The rout in crude prices continues to claim the scalps of the monster yields in the patch investors have become accustomed to. Already Canadian Oil Sands Ltd. (TSX:COS), Penn West Petroleum Ltd. (TSX:PWT)(NYSE:PWE), Lightstream Resources Ltd. (TSX:LTS), and Baytex Energy Corp. (TSX:BTE)(NYSE:BTE) have slashed their dividends.
Now analysts are growing increasingly worried that Crescent Point Energy Corp. (TSX:CPG)(NYSE:CPG) will be next, with its dividend yield nudging 10% and West Texas Intermediate or WTI now under $50 per barrel.

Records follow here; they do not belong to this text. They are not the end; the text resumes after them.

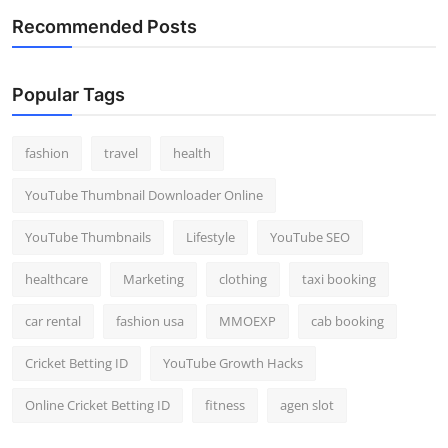
Recommended Posts
Popular Tags
fashion
travel
health
YouTube Thumbnail Downloader Online
YouTube Thumbnails
Lifestyle
YouTube SEO
healthcare
Marketing
clothing
taxi booking
car rental
fashion usa
MMOEXP
cab booking
Cricket Betting ID
YouTube Growth Hacks
Online Cricket Betting ID
fitness
agen slot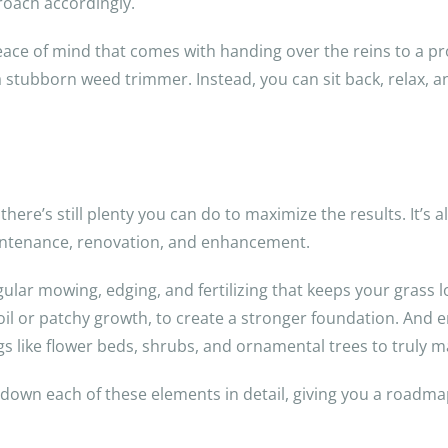
roach accordingly.
peace of mind that comes with handing over the reins to a p
 stubborn weed trimmer. Instead, you can sit back, relax, 
here’s still plenty you can do to maximize the results. It’s al
intenance, renovation, and enhancement.
ular mowing, edging, and fertilizing that keeps your grass lo
oil or patchy growth, to create a stronger foundation. And
gs like flower beds, shrubs, and ornamental trees to truly 
down each of these elements in detail, giving you a roadma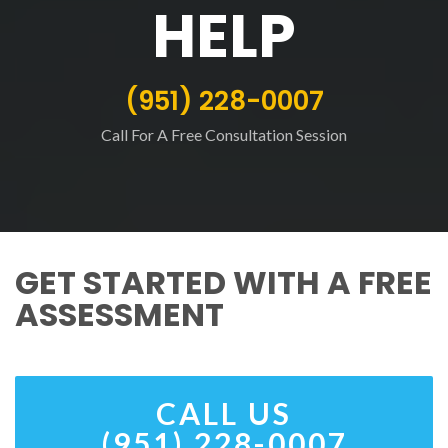
HELP
(951) 228-0007
Call For A Free Consultation Session
GET STARTED WITH A FREE
ASSESSMENT
CALL US
(951) 228-0007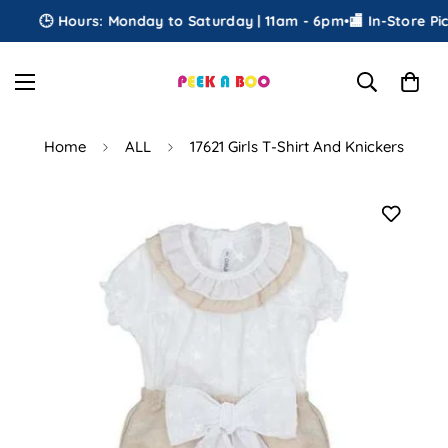
🕒 Hours: Monday to Saturday | 11am - 6pm
•
🏬 In-Store Pick
Home
ALL
17621 Girls T-Shirt And Knickers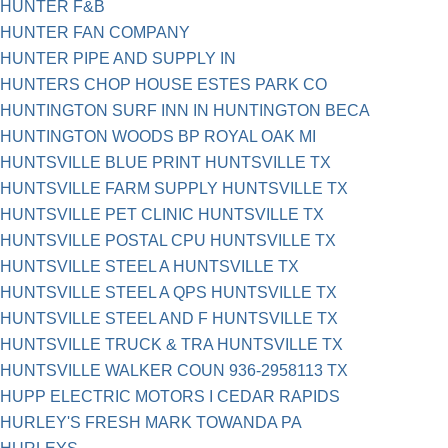
HUNTER F&B
HUNTER FAN COMPANY
HUNTER PIPE AND SUPPLY IN
HUNTERS CHOP HOUSE ESTES PARK CO
HUNTINGTON SURF INN IN HUNTINGTON BECA
HUNTINGTON WOODS BP ROYAL OAK MI
HUNTSVILLE BLUE PRINT HUNTSVILLE TX
HUNTSVILLE FARM SUPPLY HUNTSVILLE TX
HUNTSVILLE PET CLINIC HUNTSVILLE TX
HUNTSVILLE POSTAL CPU HUNTSVILLE TX
HUNTSVILLE STEEL A HUNTSVILLE TX
HUNTSVILLE STEEL A QPS HUNTSVILLE TX
HUNTSVILLE STEEL AND F HUNTSVILLE TX
HUNTSVILLE TRUCK & TRA HUNTSVILLE TX
HUNTSVILLE WALKER COUN 936-2958113 TX
HUPP ELECTRIC MOTORS I CEDAR RAPIDS
HURLEY'S FRESH MARK TOWANDA PA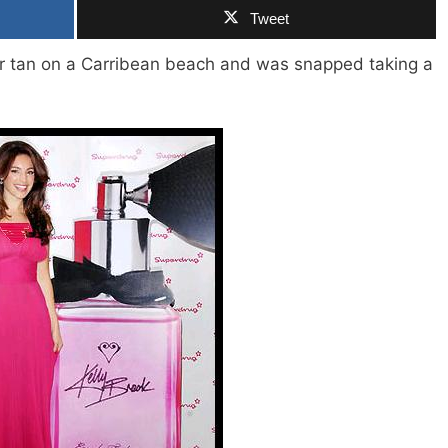
Tweet
er tan on a Carribean beach and was snapped taking a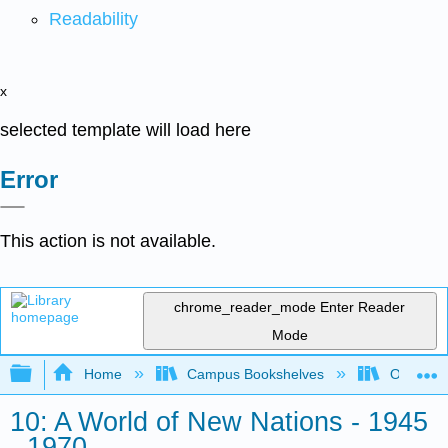
Readability
x
selected template will load here
Error
This action is not available.
chrome_reader_mode
Enter Reader
Mode
Expand/collapse global hierarchy
Home
Campus Bookshelves
Orange C
10: A World of New Nations - 1945
- 1970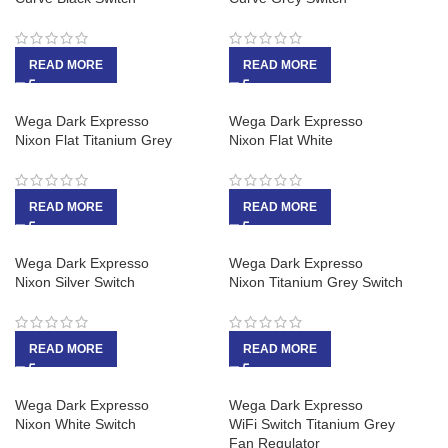
READ MORE
READ MORE
Wega Dark Expresso
Wega Dark Expresso
Nixon Flat Titanium Grey
Nixon Flat White
READ MORE
READ MORE
Wega Dark Expresso
Wega Dark Expresso
Nixon Silver Switch
Nixon Titanium Grey Switch
READ MORE
READ MORE
Wega Dark Expresso
Wega Dark Expresso
Nixon White Switch
WiFi Switch Titanium Grey
Fan Regulator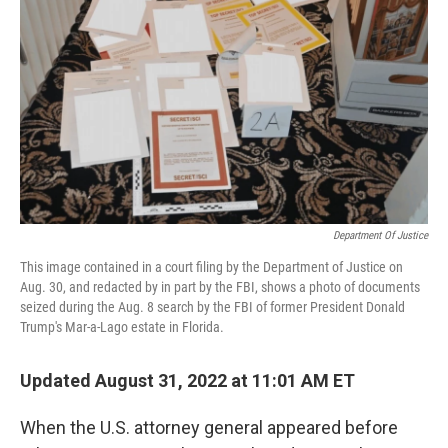
o
r
I
k
n
Department Of Justice
This image contained in a court filing by the Department of Justice on
Aug. 30, and redacted by in part by the FBI, shows a photo of documents
seized during the Aug. 8 search by the FBI of former President Donald
Trump's Mar-a-Lago estate in Florida.
Updated August 31, 2022 at 11:01 AM ET
When the U.S. attorney general appeared before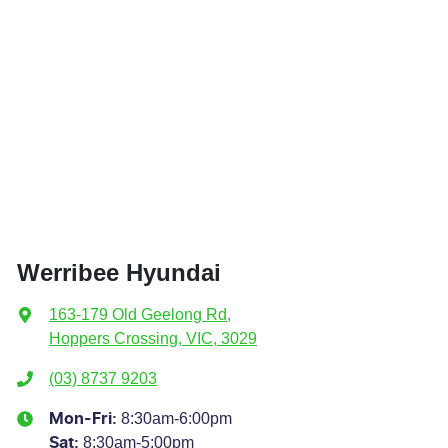
Werribee Hyundai
163-179 Old Geelong Rd
,
Hoppers Crossing, VIC, 3029
(03) 8737 9203
8:30am-6:00pm
Mon-Fri:
8:30am-5:00pm
Sat
: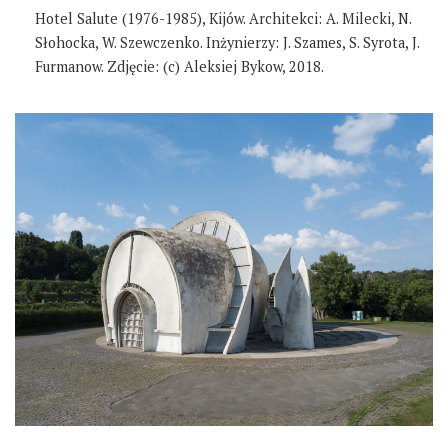
Hotel Salute (1976-1985), Kijów. Architekci: A. Milecki, N.
Słohocka, W. Szewczenko. Inżynierzy: J. Szames, S. Syrota, J.
Furmanow. Zdjęcie: (c) Aleksiej Bykow, 2018.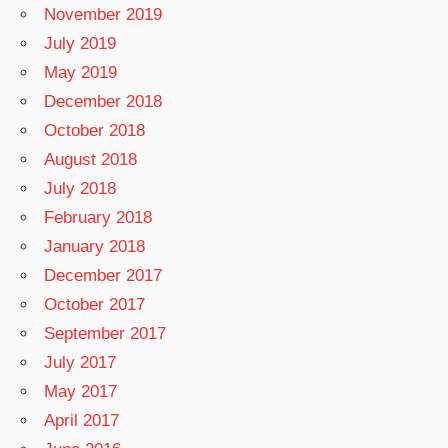
November 2019
July 2019
May 2019
December 2018
October 2018
August 2018
July 2018
February 2018
January 2018
December 2017
October 2017
September 2017
July 2017
May 2017
April 2017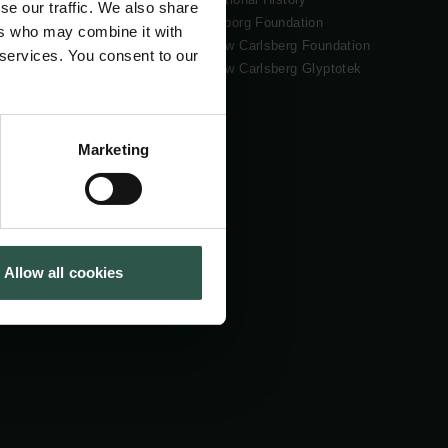
se our traffic. We also share
Tuborg Foundation
ers who may combine it with
New Carlsberg Foundation
 services. You consent to our
New Carlsberg Glyptotek
Marketing
Allow all cookies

But despite these concerns I don’t believe that Crescent Point will need to cut its dividend at this time, despite WTI being at its lowest point since early 2009.
Let me explain why.
Solid hedging position mitigates the risks of lower crude prices
Crescent Point has a strong risk management program that protects it from the downside of lower crude prices, through a range of price hedges for oil and natural gas. This now sees over 50% of Crescent Point’s 2015 oil production hedged at $90 per barrel net of royalties, smoothing out its cash flow and reducing the impact of significantly lower crude prices.
It also helps to shield Crescent Point’s dividend and reduce the risk of it being cut. In fact, the company has confirmed in its 2015 capital budget that the dividend at this time remains unchanged.
Cost savings through reduced capital expenditures and operating costs
As part of its 2015 capital budget Crescent Point has announced that capital expenditures or capex have been reduced by 28% in comparison to 2014, while it seeking to reduce costs by 10% during the same period. This will allow Crescent Point to create considerable savings which can be directed to sustaining the dividend even as cash flows fall on the back of markedly softer crude prices.
History of maintaining its dividend despite significantly softer crude prices
At the height of the global financial crisis in late 2008 when the price of WTI fell to under $40 per barrel, Crescent Point’s dividend remained unchanged.
This was because company’s hedging position and solid balance sheet endowed it with considerable financial flexibility, giving it the ability to weather lower crude prices without cutting its dividend. The company now finds itself in a similar position and its financial strength and flexibility leave it well positioned to weather the markedly lower crude prices dominating the outlook for the oil industry.
Where to from here?
What is unclear at this time is just how long low crude prices will remain with conflicting information coming from analysts. During the global financial crisis crude prices bounced back after a year returning to above $80 per barrel by the end of 2009.
But if significantly lower crude prices remain in place for a considerable time, then Crescent Point will eventually be forced to cut its dividend in order retain sufficient cash flow for investment in production-sustaining capital expenditures. Yet for this to occur, I would expect them to have to remain in place for a prolonged period of greater than two years, which appears unlikely.